Kadets-Pelczynki criterion to prove Eberlein Smulian Theorem. I am studying the proof of the Eberlein-Smulian Theorem via basic sequences in the book "Topics in Banach Space Theory" from F.Albiac and N. Kalton. Although, I found myself stuck in the following criterion (Theorem 1.5.6 from the book)

Let $S$ be a bounded subset of a Banach space $X$ such that
  $0\notin\overline{S}^{\Vert \cdot\Vert}$. Then the following are
  equivalent:
  
  
*
  
*$S$ fails to contain a basic sequence;
  
*$\overline{S}^{weak}$ is weakly compact and fails to contain $0$.
  

$(2)\implies (1)$ is done
$(1) \implies (2)$: I've already proved that $0\notin \overline{S}^{weak}$. To show that $\overline{S}^{weak}$ is weakly compact, we need to show that any  weak* cluster point of $i(S)\subset X^{**}$ is already in $i(X)$ where $i:X\longrightarrow X^{**}$ is the canonical embedding.

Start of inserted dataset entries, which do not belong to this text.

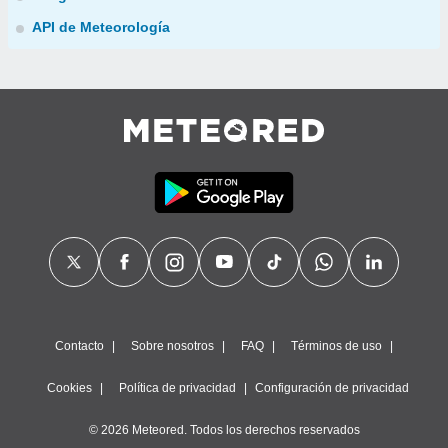
API de Meteorología
Contacto
Sobre nosotros
FAQ
Términos de uso
Cookies
Política de privacidad
Configuración de privacidad
© 2026 Meteored. Todos los derechos reservados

Once we prove it, we will have that $\overline{S}^{weak}=i^{-1}(\overline{i(S)}^{weak^*})$ is the pre-image of a w*-compact.
Suppose $x^{**}$ is a weak* cluster point of $i(S)$ and $x^{**} \in X^{**}\setminus i(X)$. Using the theorem 1.5.2, the set $i(S) - x^{**} = \{i(s)-x^{**}: s\in S \}$ there is a sequence $(x_n)\subset S$ such that $(i(x_n) - x^{**})$ is basic.
I couldn't prove that: $x^{**}\notin \overline{[i(x_n) - x^{**}: n>N]}^{\Vert\cdot\Vert}$ for some choice of $N \in \mathbb{N}$
I tried to write $x^{**}=\sum\limits_{n=m}^\infty \lambda_n [i(x_n) - x^{**}]$ to get a contradiction with the fact that $0\in \overline{i(S) - x^{**}}^{weak*}\setminus\overline{i(S) - x^{**}}^{\Vert\cdot\Vert}$ but I couldn't conclude anything from it.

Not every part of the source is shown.